More appealing to the head than the heart4
Let me start by saying that I'm a huge Richard Price fan. His earlier books--Bloodbrothers and The Breaks in particular--were epiphanies to me. For my money, Clockers is a contender for the Great American Novel. Technically, Lush Life is just as adroit--the snappy pacing, the spot-on descriptions, the breathtaking attention to detail, the surefire characterisations, all of which are Price specialities, are there, honed to stiletto sharpness. But while the plot would appear to offer plenty of opportunities for emotion--a 20-something man is murdered during an aborted hold-up, and in the course of the investigation we meet his mad-with-grief father--the overall effect is clinical rather than empathetic. That may be because none of the characters are really sympathetic; even the murdered man comes across as someone you'd avoid speaking to at a party for more than a few minutes. The result is a gripping read that keeps you flipping the pages so that you can absorb Price's dazzling word wizardry and learn the outcome of the investigation. Yet once you finish the book, the story and the characters, unlike those of Price's best books, are unlikely to remain with you.

Marvellous5
A great book: Superb dialogue,riveting plot,well drawn characters and all within a run-down area of New York. The description of the contrast between the poor residents and the increasing number of white wannabes is particularly effective
The main characters,Matty Wright and Yolanda Bello, can join the pantheon of great detectives with John Rebus and Steve Carella.
This the first book by Richard Price which I have read and my enjoyment was not impaired by seeing "The Wire". I look forward to reading more.
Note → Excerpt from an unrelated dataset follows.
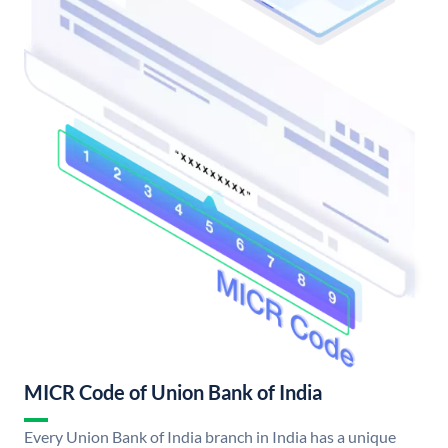
MICR Code of Union Bank of India
Every Union Bank of India branch in India has a unique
Great read! But main theme defies credibility.4
Well, there are two companions with the man who is shot dead by someone unknown. NYPD interview one; don't accept his story, and within hours, charge him with the crime and lock him up. Then, AND ONLY THEN, do they think to interview the second companion, who unhesitatingly confirms the other's recollection of events and he is immediately released from prison, severely traumatised, with grovelling apologies for false arrest. So, if you can overlook this unbelievable basis for the next 400 or so pages, with NYPD now trying to find the real killer, you should enjoy this book, as I did. But of course, with this perpetual niggle concerning plausability.